Here’s the school’s website if interested: dvis.ac.th/
Meanwhile, I’ve been engaging in the online teaching application process which includes several parts; 1) have a brief skype interview with someone from the agency 2) create a live video using their slides, or do a mini mock class live with an adult acting as a 7 year old and grading you at the same time 3) if that goes well you get sent to training, either a 2 hour class, or a series of videos to watch and questions to answer after (also 2 hours) 4) another mock class either with a different adult acting as a 6 year old, or a live class with real students! I did this process with 3 agencies, DadaABC (panda themed from China), VIPkids (animal themed from China) and SayABC (kid themed from China). Each had their own material and separate platform apps. Of all of them I like SayABC the best. I decided to not continue with VIPkids because I found their training, feedback and super rigid expectations to be frustrating. I was offered a position with DadaABC first and was recently offered a position with SayABC! YEAH!

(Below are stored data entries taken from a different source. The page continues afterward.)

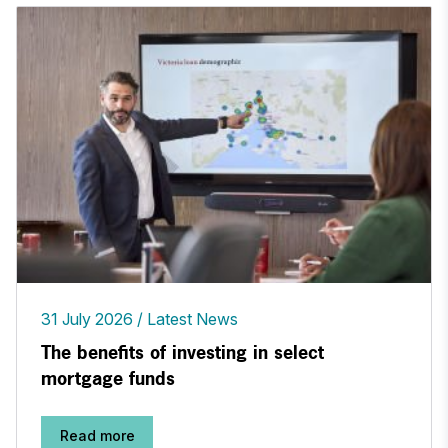
31 July 2026
Latest News
The benefits of investing in select
mortgage funds
Read more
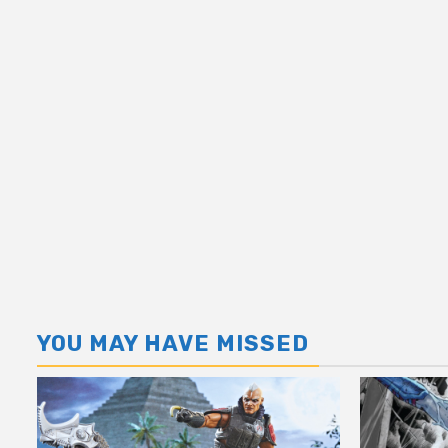
YOU MAY HAVE MISSED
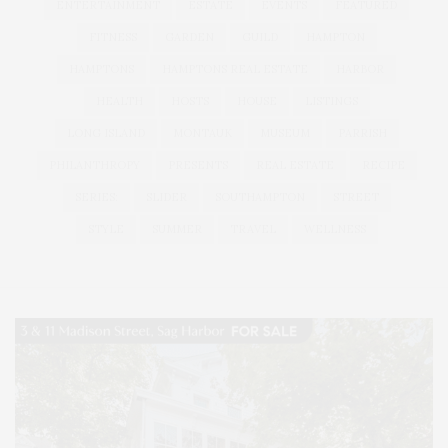
ENTERTAINMENT
ESTATE
EVENTS
FEATURED
FITNESS
GARDEN
GUILD
HAMPTON
HAMPTONS
HAMPTONS REAL ESTATE
HARBOR
HEALTH
HOSTS
HOUSE
LISTINGS
LONG ISLAND
MONTAUK
MUSEUM
PARRISH
PHILANTHROPY
PRESENTS
REAL ESTATE
RECIPE
SERIES:
SLIDER
SOUTHAMPTON
STREET
STYLE
SUMMER
TRAVEL
WELLNESS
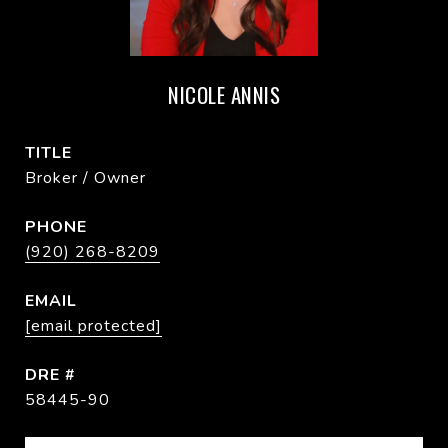
NICOLE ANNIS
TITLE
Broker / Owner
PHONE
(920) 268-8209
EMAIL
[email protected]
DRE #
58445-90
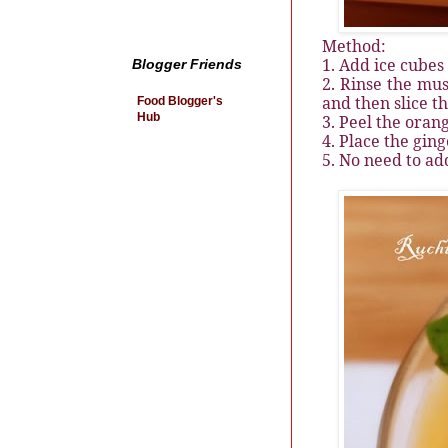
Method:
1. Add ice cubes
Blogger Friends
2. Rinse the mu
and then slice t
Food Blogger's
Hub
3. Peel the oran
4. Place the gin
5. No need to ad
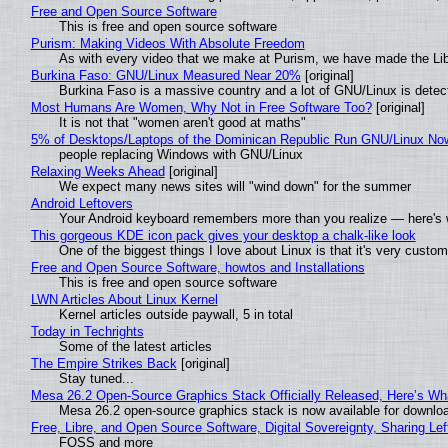
Free and Open Source Software
This is free and open source software
Purism: Making Videos With Absolute Freedom
As with every video that we make at Purism, we have made the Li
Burkina Faso: GNU/Linux Measured Near 20%
[original]
Burkina Faso is a massive country and a lot of GNU/Linux is detec
Most Humans Are Women, Why Not in Free Software Too?
[original]
It is not that "women aren't good at maths"
5% of Desktops/Laptops of the Dominican Republic Run GNU/Linux No
people replacing Windows with GNU/Linux
Relaxing Weeks Ahead
[original]
We expect many news sites will "wind down" for the summer
Android Leftovers
Your Android keyboard remembers more than you realize — here's w
This gorgeous KDE icon pack gives your desktop a chalk-like look
One of the biggest things I love about Linux is that it's very custom
Free and Open Source Software, howtos and Installations
This is free and open source software
LWN Articles About Linux Kernel
Kernel articles outside paywall, 5 in total
Today in Techrights
Some of the latest articles
The Empire Strikes Back
[original]
Stay tuned...
Mesa 26.2 Open-Source Graphics Stack Officially Released, Here’s Wh
Mesa 26.2 open-source graphics stack is now available for downloa
Free, Libre, and Open Source Software, Digital Sovereignty, Sharing Lef
FOSS and more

What else am I learning? I want to see more of Thailand and so I booked a week in Krabi on a island called Ko Lanta where I can see mangroves, monkeys, rent a scooter and go snorkeling! I really want to be in the tropic nature and see the wildlife here. I want to experience the warm and clear ocean water, I want fresh air and friendly people.
I’ve made a great friend, Jessie, and her and I have been laughing, sharing and spending lots of time together. We went to Bang Saen beach one weekend, Pattaya beach the next and Kosichang an island off Si Racha this last weekend! We found monkey and unicorn friends that we take everywhere and I’ve been teaching her Kung Fu - doing this has been so enjoyable for me and reminds me how much I love to do physical instruction for well being! She has always showed me how funny I am and I am considering writing down some of my bits to try out at stand-up comedy if the opportunity ever presented itself.
And so here I am, first night in Ko Lanta, finishing up my blog of my recent adventure in Si Racha, where the food is salty, there is nowhere to walk on the road, and the air is thick with what does not feel like oxygen. I took a mini bus from Si Racha to BKK (120 baht) then a taxi to the airport (50+70+180 baht) then a plane ($70round trip) to a bus (80 baht) to a minivan (350baht) whew! larger transportation expenses than expected!
PS. Walking on the streets of Thailand is like a mini obstacle course, be it the path ends, or there are random giant stone protrusions, loose telephone cables hanging above your head, a sudden rope tie to some distant tarp, a lazy dog hopefully friendly or tired, a scooter or TukTuk veering upon your tiny 2 foot space. There is no straight path here and thats okay with me.
PPS. Thai massage is the best! They start at the feet and spend quite a lot of time on the legs, finally the back gets an allotment of about 15 minutes of attention over hour. The foot massage however is the best hour ever spent! Full foot, ankle and leg treatment… it’s a slice of heaven!